Will you write out the data exactly, excluding every picture?

━━━ Data to examine ━━━

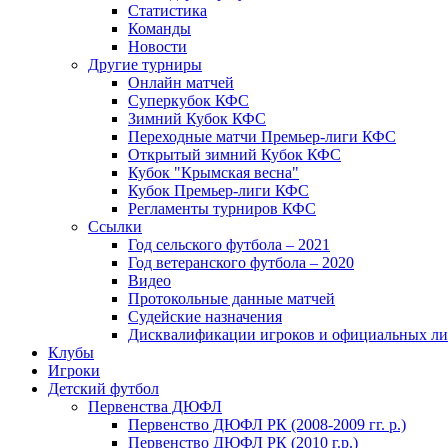
Статистика
Команды
Новости
Другие турниры
Онлайн матчей
Суперкубок КФС
Зимний Кубок КФС
Переходные матчи Премьер-лиги КФС
Открытый зимний Кубок КФС
Кубок "Крымская весна"
Кубок Премьер-лиги КФС
Регламенты турниров КФС
Ссылки
Год сельского футбола – 2021
Год ветеранского футбола – 2020
Видео
Протокольные данные матчей
Судейские назначения
Дисквалификации игроков и официальных ли
Клубы
Игроки
Детский футбол
Первенства ДЮФЛ
Первенство ДЮФЛ РК (2008-2009 гг. р.)
Первенство ДЮФЛ РК (2010 г.р.)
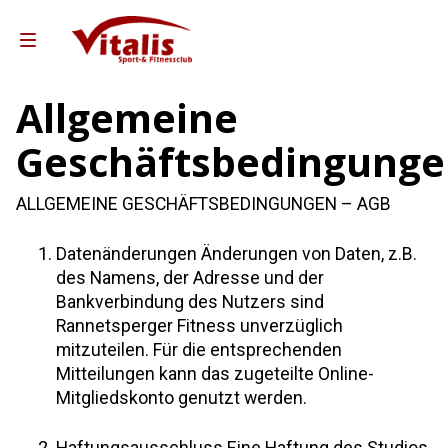
Allgemeine
Reha-Sport Ampfing
Geschäftsbedingung
ha-Sport Taufkirchen
ALLGEMEINE GESCHÄFTSBEDINGUNGEN – AGB
Team Vitalis
Leistungen & Preise
Datenänderungen Änderungen von Daten, z.B.
des Namens, der Adresse und der
Gutscheine
Bankverbindung des Nutzers sind
ebote für Unternehmen
Rannetsperger Fitness unverzüglich
mitzuteilen. Für die entsprechenden
 Training Partner Sixl&Wolf
Mitteilungen kann das zugeteilte Online-
o Partner Andreas Weber
Mitgliedskonto genutzt werden.
Mitglied werden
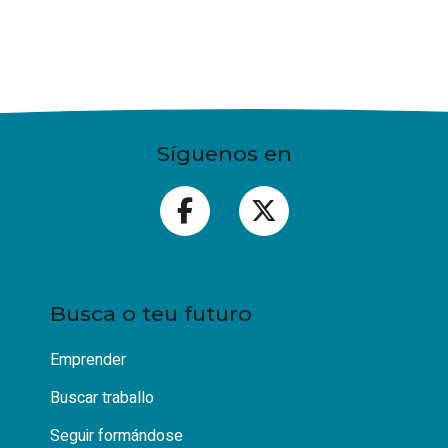
Síguenos en
Busca o teu futuro
Emprender
Buscar traballo
Seguir formándose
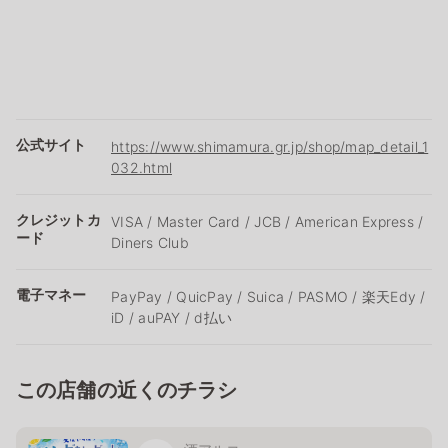
公式サイト
https://www.shimamura.gr.jp/shop/map_detail_1
032.html
クレジットカ
VISA / Master Card / JCB / American Express /
ード
Diners Club
電子マネー
PayPay / QuicPay / Suica / PASMO / 楽天Edy /
iD / auPAY / d払い
この店舗の近くのチラシ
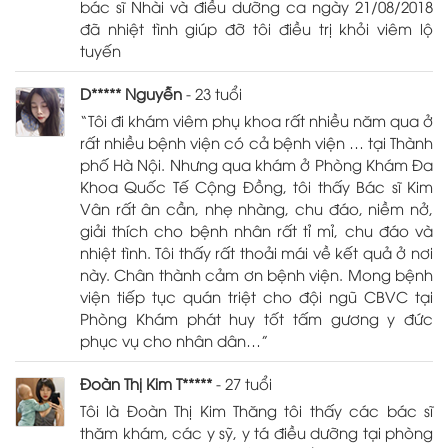
bác sĩ Nhài và điều dưỡng ca ngày 21/08/2018
đã nhiệt tình giúp đỡ tôi điều trị khỏi viêm lộ
tuyến
D***** Nguyễn
- 23 tuổi
“Tôi đi khám viêm phụ khoa rất nhiều năm qua ở
rất nhiều bệnh viện có cả bệnh viện … tại Thành
phố Hà Nội. Nhưng qua khám ở Phòng Khám Đa
Khoa Quốc Tế Cộng Đồng, tôi thấy Bác sĩ Kim
Vân rất ân cần, nhẹ nhàng, chu đáo, niềm nở,
giải thích cho bệnh nhân rất tỉ mỉ, chu đáo và
nhiệt tình. Tôi thấy rất thoải mái về kết quả ở nơi
này. Chân thành cảm ơn bệnh viện. Mong bệnh
viện tiếp tục quán triệt cho đội ngũ CBVC tại
Phòng Khám phát huy tốt tấm gương y đức
phục vụ cho nhân dân…”
Đoàn Thị Kim T*****
- 27 tuổi
Tôi là Đoàn Thị Kim Thăng tôi thấy các bác sĩ
thăm khám, các y sỹ, y tá điều dưỡng tại phòng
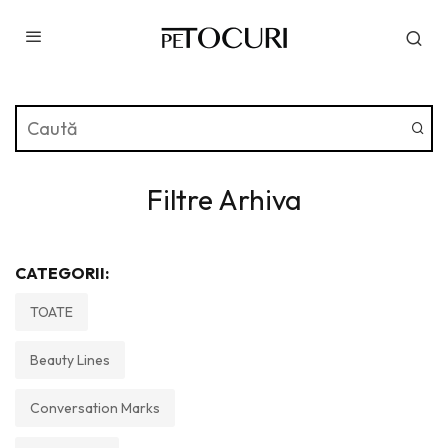
Filtre Arhiva
CATEGORII:
TOATE
Beauty Lines
Conversation Marks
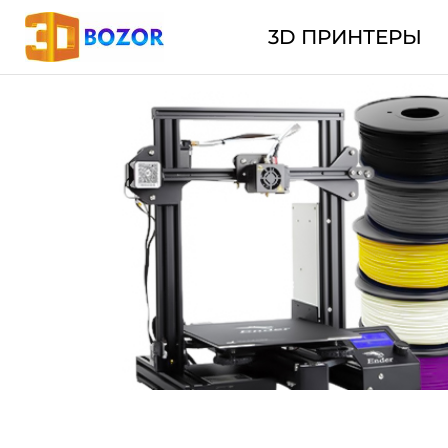
3D ПРИНТЕРЫ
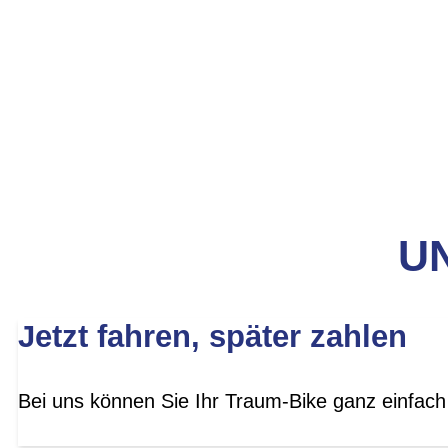
UN
Jetzt fahren, später zahlen
Bei uns können Sie Ihr Traum-Bike ganz einfach 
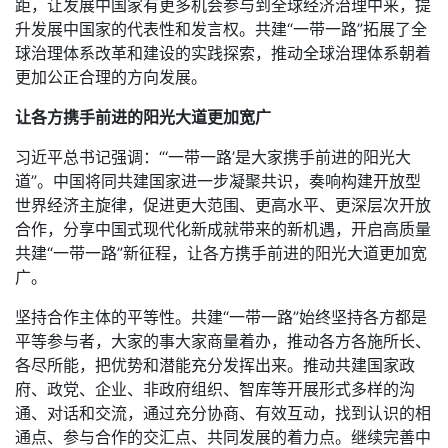
距，让发展中国家有更多机会参与到全球经济治理中来，提
升发展中国家的代表性和发言权。共建“一带一路”拓展了全
球治理体系改革和建设的实践探索，推动全球治理体系朝着
更加公正合理的方向发展。
让各方携手前进的阳光大道更加宽广
习近平总书记强调：“‘一带一路’是大家携手前进的阳光大
道”。中国将同共建国家进一步凝聚共识，奏响构建开放型
世界经济主旋律，促进更大范围、更高水平、更深层次开放
合作，分享中国式现代化新成就带来的新机遇，开启高质量
共建“一带一路”新征程，让各方携手前进的阳光大道更加宽
广。
坚持合作主体的平等性。共建“一带一路”始终坚持各方都是
平等参与者，大家的事大家商量着办，推动各方各施所长、
各尽所能，把优势和潜能充分发挥出来。推动共建国家政
府、政党、企业、非政府组织、智库等开展形式多样的沟
通、对话和交流，通过充分协商、有效互动，找到认识的相
通点、参与合作的交汇点、共同发展的着力点。继续完善中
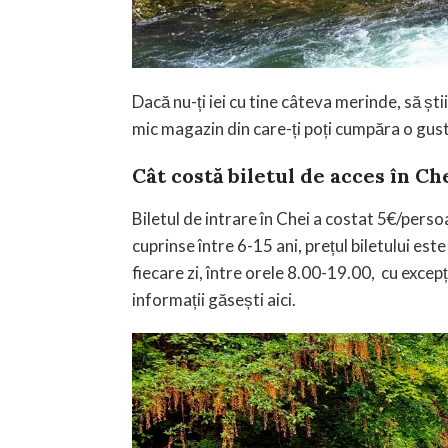
Dacă nu-ți iei cu tine câteva merinde, să știi 
mic magazin din care-ți poți cumpăra o gus
Cât costă biletul de acces în C
Biletul de intrare în Chei a costat 5€/pers
cuprinse între 6-15 ani, prețul biletului este
fiecare zi, între orele 8.00-19.00, cu excepț
informații găsești aici.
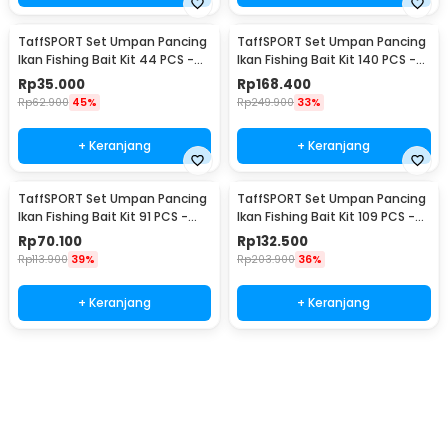
TaffSPORT Set Umpan Pancing
TaffSPORT Set Umpan Pancing
Ikan Fishing Bait Kit 44 PCS -
Ikan Fishing Bait Kit 140 PCS -
DWS250-D
DWS250-E
Rp
35.000
Rp
168.400
Rp
62.900
45%
Rp
249.900
33%
+ Keranjang
+ Keranjang
TaffSPORT Set Umpan Pancing
TaffSPORT Set Umpan Pancing
Ikan Fishing Bait Kit 91 PCS -
Ikan Fishing Bait Kit 109 PCS -
DWS250-F
DWS250-G
Rp
70.100
Rp
132.500
Rp
113.900
39%
Rp
203.900
36%
+ Keranjang
+ Keranjang
Beli Sekarang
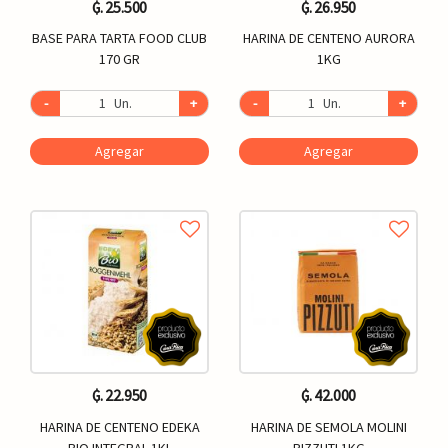
₲. 25.500
₲. 26.950
BASE PARA TARTA FOOD CLUB
HARINA DE CENTENO AURORA
170 GR
1KG
-
Un.
+
-
Un.
+
Agregar
Agregar
₲. 22.950
₲. 42.000
HARINA DE CENTENO EDEKA
HARINA DE SEMOLA MOLINI
BIO INTEGRAL 1KL
PIZZUTI 1KG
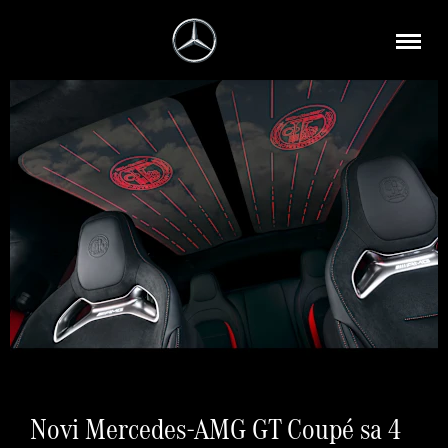
Novi Mercedes-AMG GT Coupé sa 4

━━━

» Problem solution
Статистика
Команды
Новости
Другие турниры
Онлайн матчей
Суперкубок КФС
Зимний Кубок КФС
Переходные матчи Премьер-лиги КФС
Открытый зимний Кубок КФС
Кубок "Крымская весна"
Кубок Премьер-лиги КФС
Регламенты турниров КФС
Ссылки
Год сельского футбола – 2021
Год ветеранского футбола – 2020
Видео
Протокольные данные матчей
Судейские назначения
Дисквалификации игроков и официальных ли
Клубы
Игроки
Детский футбол
Первенства ДЮФЛ
Первенство ДЮФЛ РК (2008-2009 гг. р.)
Первенство ДЮФЛ РК (2010 г.р.)
Allgemeine
Reha-Sport Ampfing
Geschäftsbedingung
ha-Sport Taufkirchen
ALLGEMEINE GESCHÄFTSBEDINGUNGEN – AGB
Team Vitalis
Leistungen & Preise
Datenänderungen Änderungen von Daten, z.B.
des Namens, der Adresse und der
Gutscheine
Bankverbindung des Nutzers sind
ebote für Unternehmen
Rannetsperger Fitness unverzüglich
mitzuteilen. Für die entsprechenden
 Training Partner Sixl&Wolf
Mitteilungen kann das zugeteilte Online-
o Partner Andreas Weber
Mitgliedskonto genutzt werden.
Mitglied werden
Síguenos en
Busca o teu futuro
Emprender
Buscar traballo
Seguir formándose
公式サイト
https://www.shimamura.gr.jp/shop/map_detail_1
032.html
クレジットカ
VISA / Master Card / JCB / American Express /
ード
Diners Club
電子マネー
PayPay / QuicPay / Suica / PASMO / 楽天Edy /
iD / auPAY / d払い
この店舗の近くのチラシ
bác sĩ Nhài và điều dưỡng ca ngày 21/08/2018
đã nhiệt tình giúp đỡ tôi điều trị khỏi viêm lộ
tuyến
D***** Nguyễn
- 23 tuổi
“Tôi đi khám viêm phụ khoa rất nhiều năm qua ở
rất nhiều bệnh viện có cả bệnh viện … tại Thành
phố Hà Nội. Nhưng qua khám ở Phòng Khám Đa
Khoa Quốc Tế Cộng Đồng, tôi thấy Bác sĩ Kim
Vân rất ân cần, nhẹ nhàng, chu đáo, niềm nở,
giải thích cho bệnh nhân rất tỉ mỉ, chu đáo và
nhiệt tình. Tôi thấy rất thoải mái về kết quả ở nơi
này. Chân thành cảm ơn bệnh viện. Mong bệnh
viện tiếp tục quán triệt cho đội ngũ CBVC tại
Phòng Khám phát huy tốt tấm gương y đức
phục vụ cho nhân dân…”
Đoàn Thị Kim T*****
- 27 tuổi
Tôi là Đoàn Thị Kim Thăng tôi thấy các bác sĩ
thăm khám, các y sỹ, y tá điều dưỡng tại phòng
Filtre Arhiva
CATEGORII:
TOATE
Beauty Lines
Conversation Marks
3D ПРИНТЕРЫ
UN
Jetzt fahren, später zahlen
Bei uns können Sie Ihr Traum-Bike ganz einfach 
距，让发展中国家有更多机会参与到全球经济治理中来，提
升发展中国家的代表性和发言权。共建“一带一路”拓展了全
球治理体系改革和建设的实践探索，推动全球治理体系朝着
更加公正合理的方向发展。
让各方携手前进的阳光大道更加宽广
习近平总书记强调：“‘一带一路’是大家携手前进的阳光大
道”。中国将同共建国家进一步凝聚共识，奏响构建开放型
世界经济主旋律，促进更大范围、更高水平、更深层次开放
合作，分享中国式现代化新成就带来的新机遇，开启高质量
共建“一带一路”新征程，让各方携手前进的阳光大道更加宽
广。
坚持合作主体的平等性。共建“一带一路”始终坚持各方都是
平等参与者，大家的事大家商量着办，推动各方各施所长、
各尽所能，把优势和潜能充分发挥出来。推动共建国家政
府、政党、企业、非政府组织、智库等开展形式多样的沟
通、对话和交流，通过充分协商、有效互动，找到认识的相
通点、参与合作的交汇点、共同发展的着力点。继续完善中
Dacă nu-ți iei cu tine câteva merinde, să știi 
mic magazin din care-ți poți cumpăra o gus
Cât costă biletul de acces în C
Biletul de intrare în Chei a costat 5€/pers
cuprinse între 6-15 ani, prețul biletului este
fiecare zi, între orele 8.00-19.00, cu excepț
informații găsești aici.
TaffSPORT Set Umpan Pancing
TaffSPORT Set Umpan Pancing
Ikan Fishing Bait Kit 44 PCS -
Ikan Fishing Bait Kit 140 PCS -
DWS250-D
DWS250-E
Rp
35.000
Rp
168.400
Rp
62.900
45%
Rp
249.900
33%
+ Keranjang
+ Keranjang
TaffSPORT Set Umpan Pancing
TaffSPORT Set Umpan Pancing
Ikan Fishing Bait Kit 91 PCS -
Ikan Fishing Bait Kit 109 PCS -
DWS250-F
DWS250-G
Rp
70.100
Rp
132.500
Rp
113.900
39%
Rp
203.900
36%
+ Keranjang
+ Keranjang
Beli Sekarang
₲. 25.500
₲. 26.950
BASE PARA TARTA FOOD CLUB
HARINA DE CENTENO AURORA
170 GR
1KG
-
Un.
+
-
Un.
+
Agregar
Agregar
₲. 22.950
₲. 42.000
HARINA DE CENTENO EDEKA
HARINA DE SEMOLA MOLINI
BIO INTEGRAL 1KL
PIZZUTI 1KG
Novi Mercedes-AMG GT Coupé sa 4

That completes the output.